- Date: May 9–16, 2011
- Edition: 16th (men) 4th (women)
- Location: Zagreb, Croatia

Champions

Men's singles
- Diego Junqueira

Women's singles
- Nathalie Piquion

Men's doubles
- Daniel Muñoz de la Nava / Rubén Ramírez Hidalgo

Women's doubles
- Elitsa Kostova / Barbara Sobaszkiewicz
| Zagreb Open |

= 2011 Zagreb Open =

The 2011 Zagreb Open (Also known as the Pliva Zagreb Open for sponsorship reasons) was a professional tennis tournament played on outdoor red clay courts. This event was the 16th edition of the tournament and was part of the 2011 ATP Challenger Tour and 2011 ITF Women's Circuit. It took place in Zagreb, Croatia May 9–16, 2011.

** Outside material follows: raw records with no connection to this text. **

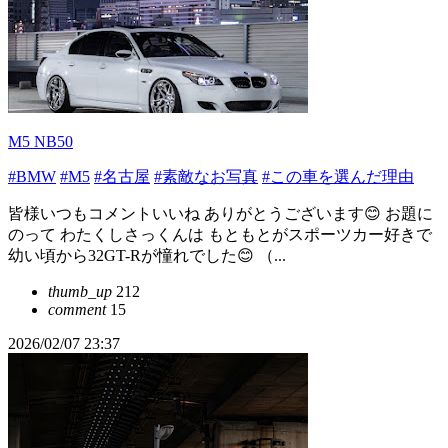
M5 NB50
#BMW
#M5
#名古屋
#素敵なお写真
#この車を選んだ理由
皆様いつもコメントいいね ありがとうございます😊 お題に
のって わたくしさっくんは もともとがスポーツカー好きで
幼い頃から32GT-Rが憧れでした😊 （...
thumb_up
212
comment
15
2026/02/07 23:37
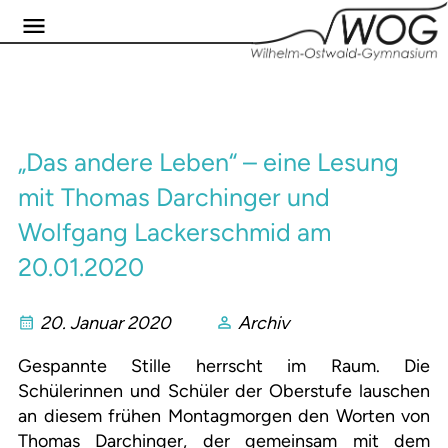
„Das andere Leben“ – eine Lesung
mit Thomas Darchinger und
Wolfgang Lackerschmid am
20.01.2020
20. Januar 2020
Archiv
Gespannte Stille herrscht im Raum. Die
Schülerinnen und Schüler der Oberstufe lauschen
an diesem frühen Montagmorgen den Worten von
Thomas Darchinger, der gemeinsam mit dem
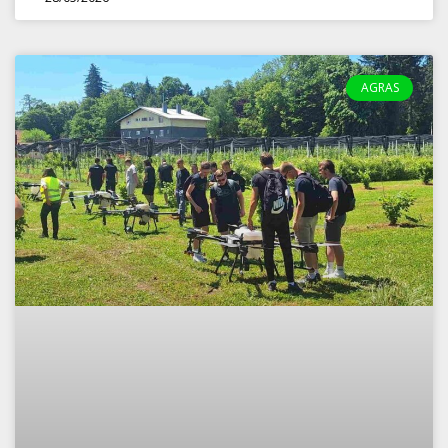
AGRAS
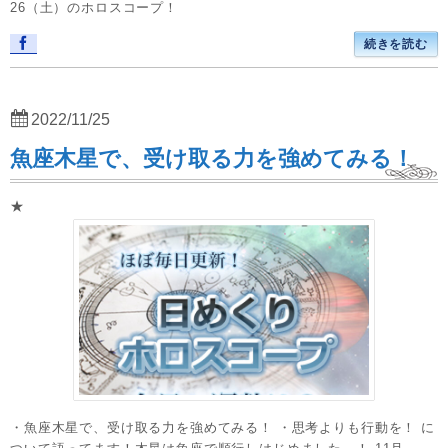
26（土）のホロスコープ！
続きを読む
2022/11/25
魚座木星で、受け取る力を強めてみる！
★
・魚座木星で、受け取る力を強めてみる！ ・思考よりも行動を！ に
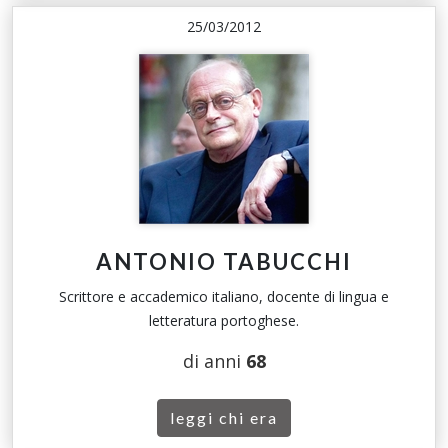
25/03/2012
ANTONIO TABUCCHI
Scrittore e accademico italiano, docente di lingua e
letteratura portoghese.
di anni
68
leggi chi era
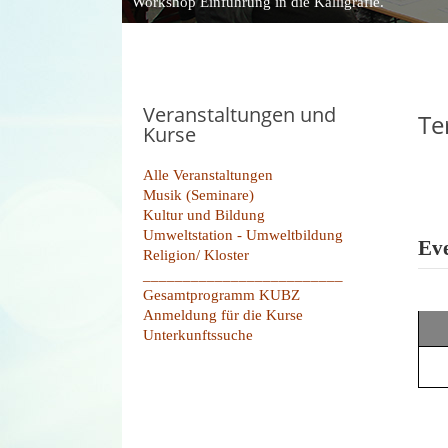
Workshop Einführung in die Kalligrafie.
Veranstaltungen und
Te
Kurse
Alle Veranstaltungen
Musik (Seminare)
Kultur und Bildung
Umweltstation - Umweltbildung
Eve
Religion/ Kloster
_________________________
Gesamtprogramm KUBZ
Anmeldung für die Kurse
Unterkunftssuche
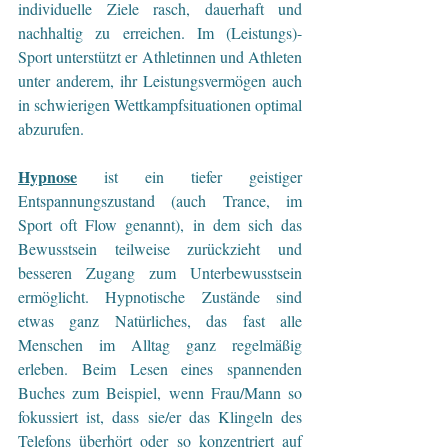
individuelle Ziele rasch, dauerhaft und 
nachhaltig zu erreichen. Im (Leistungs)-
Sport unterstützt er Athletinnen und Athleten 
unter anderem, ihr Leistungsvermögen auch 
in schwierigen Wettkampfsituationen optimal 
abzurufen.
Hypnose
 ist ein tiefer geistiger 
Entspannungszustand (auch Trance, im 
Sport oft Flow genannt), in dem sich das 
Bewusstsein teilweise zurückzieht und 
besseren Zugang zum Unterbewusstsein 
ermöglicht. Hypnotische Zustände sind 
etwas ganz Natürliches, das fast alle 
Menschen im Alltag ganz regelmäßig 
erleben. Beim Lesen eines spannenden 
Buches zum Beispiel, wenn Frau/Mann so 
fokussiert ist, dass sie/er das Klingeln des 
Telefons überhört oder so konzentriert auf 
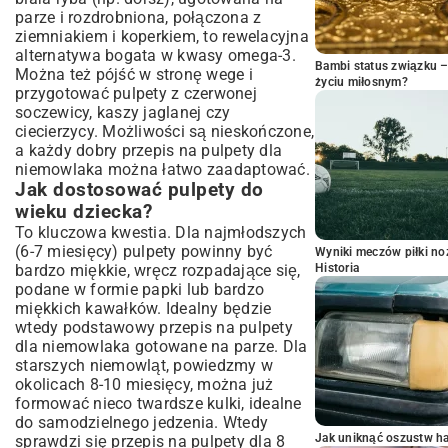
parze i rozdrobniona, połączona z
ziemniakiem i koperkiem, to rewelacyjna
alternatywa bogata w kwasy omega-3.
Bambi status związku 
Można też pójść w stronę wege i
życiu miłosnym?
przygotować pulpety z czerwonej
soczewicy, kaszy jaglanej czy
ciecierzycy. Możliwości są nieskończone,
a każdy dobry przepis na pulpety dla
niemowlaka można łatwo zaadaptować.
Jak dostosować pulpety do
wieku dziecka?
To kluczowa kwestia. Dla najmłodszych
(6-7 miesięcy) pulpety powinny być
Wyniki meczów piłki noż
bardzo miękkie, wręcz rozpadające się,
Historia
podane w formie papki lub bardzo
miękkich kawałków. Idealny będzie
wtedy podstawowy przepis na pulpety
dla niemowlaka gotowane na parze. Dla
starszych niemowląt, powiedzmy w
okolicach 8-10 miesięcy, można już
formować nieco twardsze kulki, idealne
do samodzielnego jedzenia. Wtedy
Jak uniknąć oszustw h
sprawdzi się przepis na pulpety dla 8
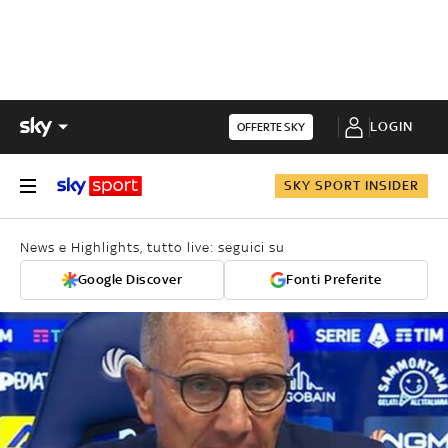
LOGIN
OFFERTE SKY
SKY SPORT INSIDER
News e Highlights, tutto live: seguici su
Google Discover
Fonti Preferite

==ATP singles main draw entrants==

===Seeds===

| Nationality | Player | Ranking* | Seeding |
|---|---|---|---|
| CRO | Ivan Dodig | 45 | 1 |
| IND | Somdev Devvarman | 70 | 2 |
| GER | Denis Gremelmayr | 95 | 3 |
| ESP | Rubén Ramírez Hidalgo | 97 | 4 |
| CZE | Jaroslav Pospíšil | 106 | 5 |
| GER | Björn Phau | 111 | 6 |
| GER | Dustin Brown | 119 | 7 |
| SVK | Lukáš Lacko | 121 | 8 |

- Rankings are as of May 2, 2010.

===Other entrants===
The following players received wildcards into the singles main draw:
- CRO Kristijan Mesaroš
- AUT Thomas Muster
- CRO Borut Puc
- CRO Antonio Veić

The following players received entry from the qualifying draw:
- ESP Guillermo Alcaide
- ITA Andrea Arnaboldi
- RUS Andrey Kuznetsov
- CRO Nikola Mektić

==WTA entrants==

===Seeds===

| Nationality | Player | Ranking* | Seeding |
|---|---|---|---|
| TUR | Çağla Büyükakçay | 162 | 1 |
| SVK | Kristína Kučová | 175 | 2 |
| UKR | Yuliya Beygelzimer | 189 | 3 |
| SVK | Lenka Juríková | 196 | 4 |
| BUL | Elitsa Kostova | 197 | 5 |
| ROU | Elena Bogdan | 201 | 6 |
| ESP | Estrella Cabeza Candela | 202 | 7 |
| FRA | Nathalie Piquion | 208 | 8 |

- Rankings are as of May 2, 2010.

===Other entrants===
The following players received wildcards into the singles main draw:
- SUI Mateja Kraljevic
- CRO Tereza Mrdeža
- CRO Silvia Njirić
- CRO Donna Vekić

The following players received entry from the qualifying draw:
- SRB Tamara Čurović
- SRB Doroteja Erić
- ESP Inés Ferrer-Suárez
- SVK Michaela Hončová
- HUN Réka-Luca Jani
- SLO Nastja Kolar
- HUN Katalin Marosi
- POL Barbara Sobaszkiewicz

==Champions==

===Men's singles===

ARG Diego Junqueira def. BRA João Souza, 6–3, 6–4

===Women's singles===

FRA Nathalie Piquion def. SRB Doroteja Erić, 6–3, 3–6, 6–1

===Men's doubles===

ESP Daniel Muñoz de la Nava / ESP Rubén Ramírez Hidalgo def. CRO Mate Pavić / CRO Franko Škugor, 6–2, 7–6(10)

===Women's doubles===

BUL Elitsa Kostova / POL Barbara Sobaszkiewicz def. CRO Ani Mijačika / CRO Ana Vrljić, 1–6, 6–3, [12–10]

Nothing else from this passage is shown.